ExecutiveBiz: An important part of a company having strong business ethics in the federal sector is about helping and giving back to the greater community. Can you speak to the various charities and work with other organizations that your company does to make a difference and how people can get involved?
Wade Allen: “As citizenship and community is one of our four core values, we stood up a program at AIS fully dedicated to engaging the community and giving back called aisGives. This group seeks out opportunities for charitable corporate investments, but also has designed ways to enable our network of employees to give back through things like our charitable donation matching program.
aisGives allows our people to find and support the nonprofit of their choice, and have AIS match the donation. Some of the significant contributions to nonprofits include regular support for Tragedy Assistance Program For Survivors, Watsi, crowdsourcing for healthcare platform, and pro-bono work for local organizations like the Boys and Girls Club and Grassroots Crisis Intervention Center. Giving back to the greater community is one of the hallmarks of AIS.”

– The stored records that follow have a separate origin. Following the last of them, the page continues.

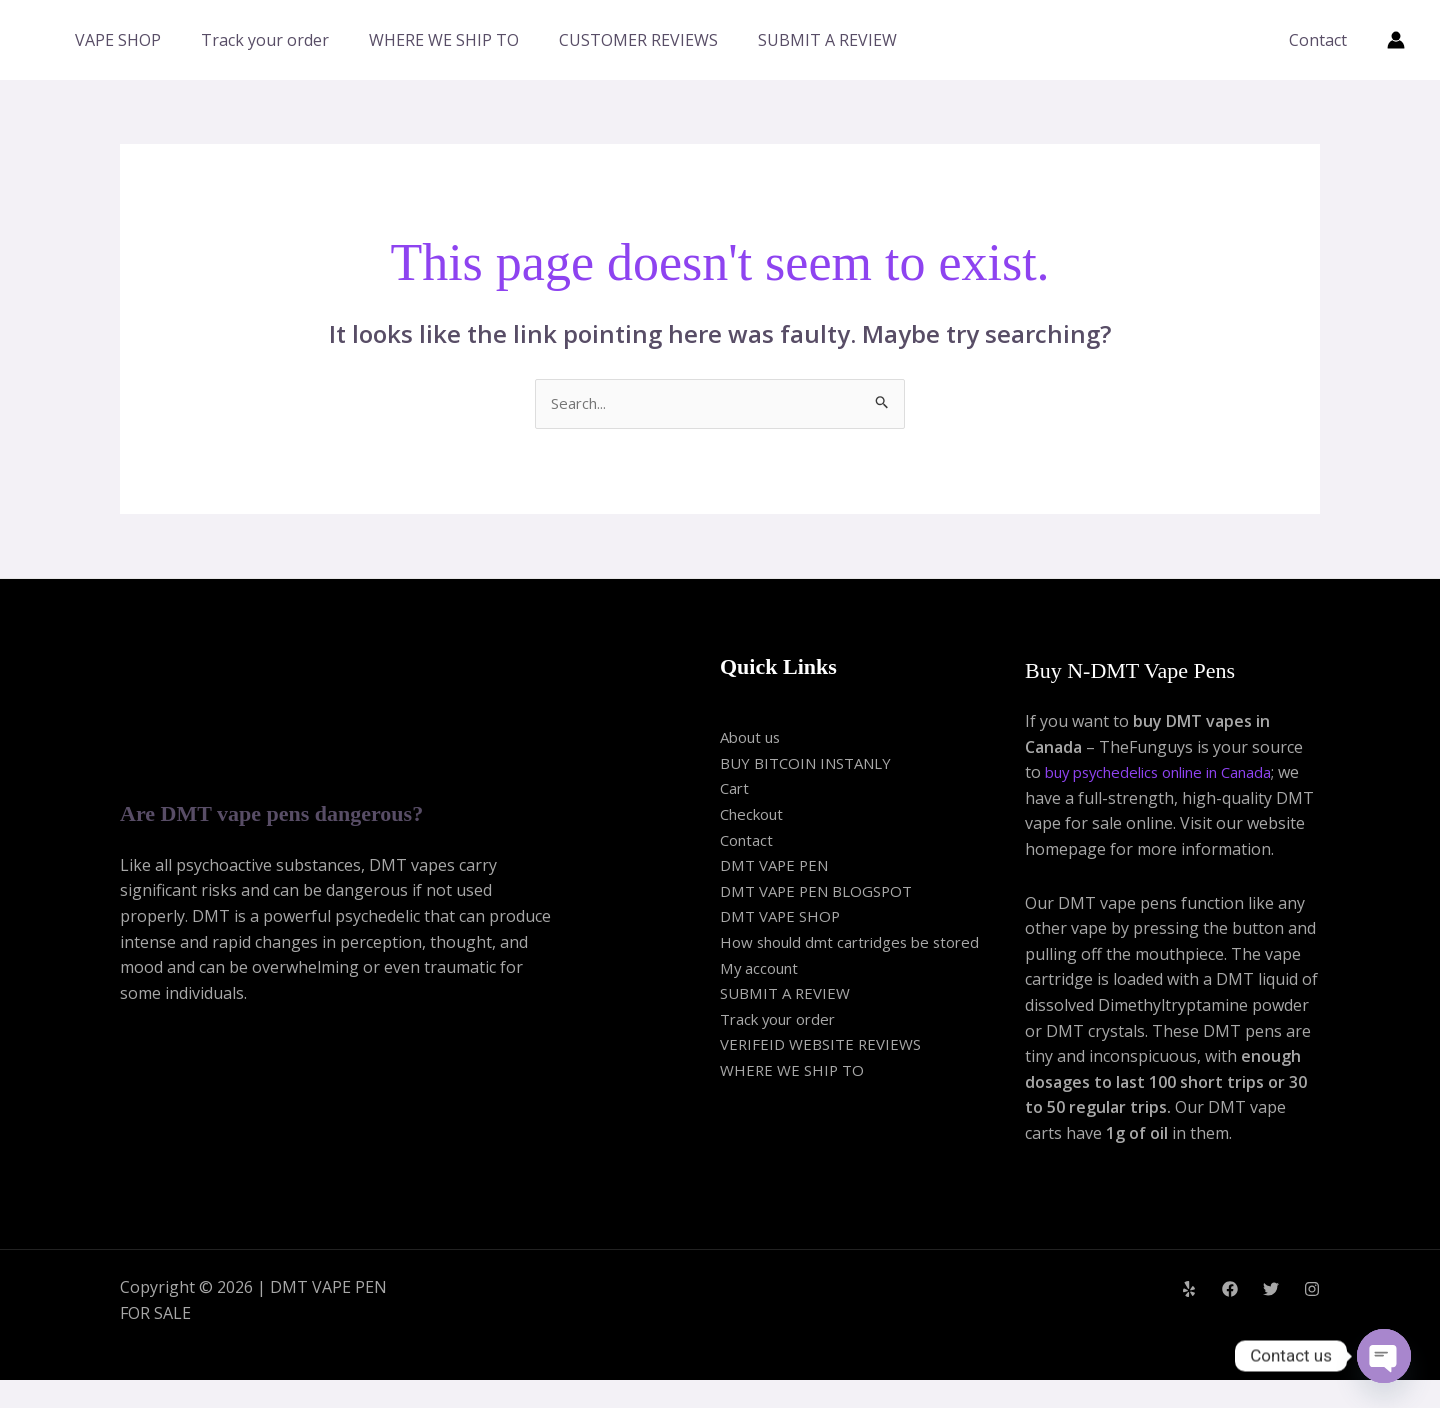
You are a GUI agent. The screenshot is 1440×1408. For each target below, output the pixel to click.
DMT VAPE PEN (778, 867)
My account (763, 969)
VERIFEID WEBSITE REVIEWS (826, 1046)
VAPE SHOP (118, 40)
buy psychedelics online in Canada (1172, 774)
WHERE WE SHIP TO (444, 40)
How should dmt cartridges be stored (859, 944)
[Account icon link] (1396, 40)
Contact (1322, 40)
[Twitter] (1271, 1316)
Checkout (755, 816)
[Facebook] (1230, 1316)
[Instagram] (1312, 1316)
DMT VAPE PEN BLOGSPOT (823, 892)
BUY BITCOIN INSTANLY (813, 764)
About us (754, 739)
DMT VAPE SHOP (784, 918)
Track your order (265, 40)
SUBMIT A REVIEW (827, 40)
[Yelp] (1189, 1316)
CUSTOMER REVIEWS (638, 40)
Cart (736, 790)
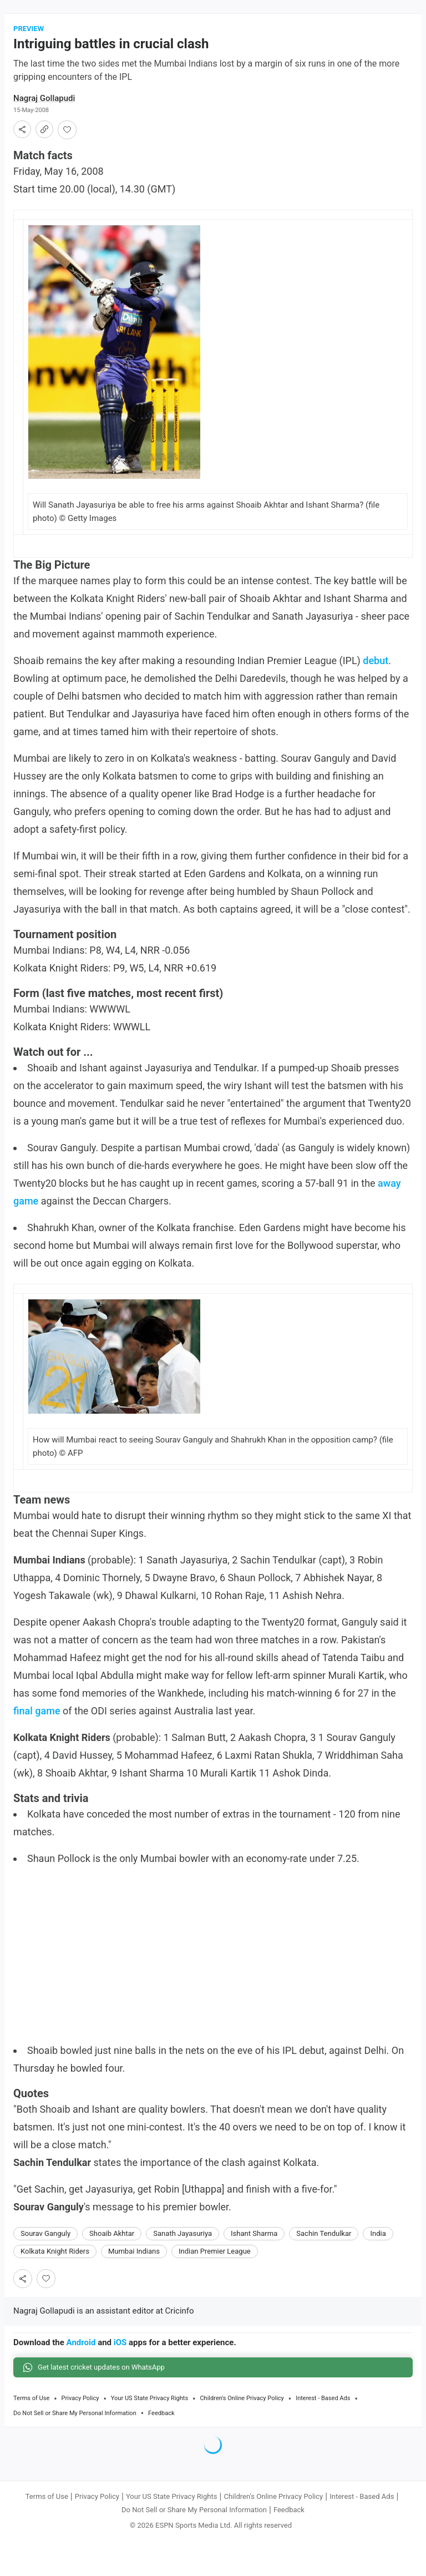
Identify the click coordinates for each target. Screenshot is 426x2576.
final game (36, 1712)
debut (375, 661)
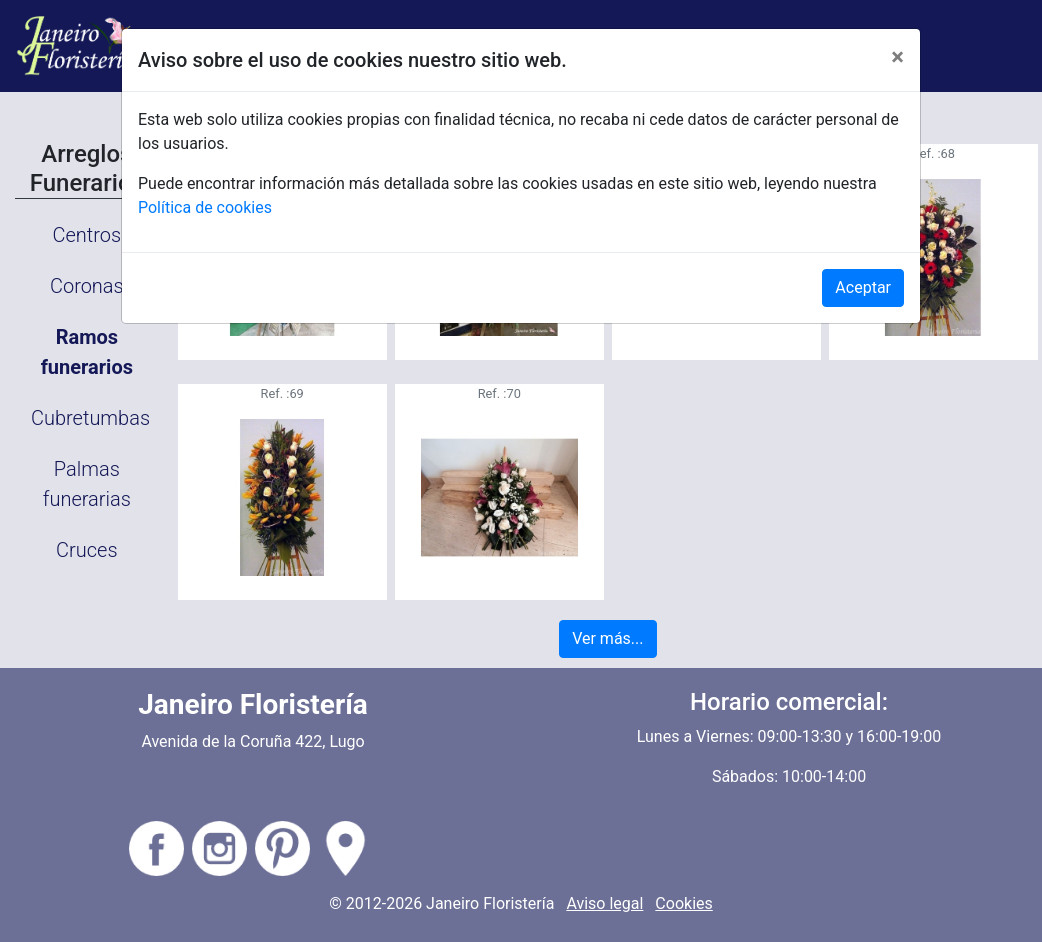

A big part of giving back to the community is knowledge sharing and collaboration across the industry and government communities. Our CTO, Vishwas Lele, who is also a Microsoft Regional Director and MVP, is a shining example of this value that has had a ripple effect across our organization.
We are always looking for opportunities to share approaches and learnings. Once a month, AIS sponsors a government meetup alongside Microsoft to unite a lot of the people across the government space.
In a few short years, that group has grown to over 4,000 contributors. We’ve done these events with everyone across the spectrum that you can think of and it’s one of the best ways we know how to give back to the community.”